> _INSTRUCTIONS FOR THE TASK_: Take every line containing "CVJM" out of the records.

> _AVAILABLE DATA_:

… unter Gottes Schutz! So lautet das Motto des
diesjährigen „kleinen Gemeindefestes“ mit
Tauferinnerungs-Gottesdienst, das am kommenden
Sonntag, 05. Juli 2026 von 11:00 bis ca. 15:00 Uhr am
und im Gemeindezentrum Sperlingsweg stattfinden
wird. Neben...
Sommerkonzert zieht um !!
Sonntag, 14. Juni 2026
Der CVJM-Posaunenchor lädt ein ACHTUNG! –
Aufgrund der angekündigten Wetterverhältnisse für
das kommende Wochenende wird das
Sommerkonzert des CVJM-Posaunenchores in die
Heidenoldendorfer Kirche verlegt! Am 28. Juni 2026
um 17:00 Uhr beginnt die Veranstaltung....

* * *

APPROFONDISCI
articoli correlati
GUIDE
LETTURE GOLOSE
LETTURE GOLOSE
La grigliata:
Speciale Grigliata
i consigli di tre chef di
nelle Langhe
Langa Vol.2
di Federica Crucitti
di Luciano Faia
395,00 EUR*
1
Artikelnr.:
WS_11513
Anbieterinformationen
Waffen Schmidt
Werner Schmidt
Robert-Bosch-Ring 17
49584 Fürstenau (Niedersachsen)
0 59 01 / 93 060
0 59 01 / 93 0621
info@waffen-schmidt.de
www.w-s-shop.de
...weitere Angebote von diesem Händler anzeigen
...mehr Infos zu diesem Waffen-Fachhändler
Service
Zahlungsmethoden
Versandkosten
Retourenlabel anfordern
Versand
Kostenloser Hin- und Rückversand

> _RESPONSE AREA_:
Der CVJM-Posaunenchor lädt ein ACHTUNG! –
Sommerkonzert des CVJM-Posaunenchores in die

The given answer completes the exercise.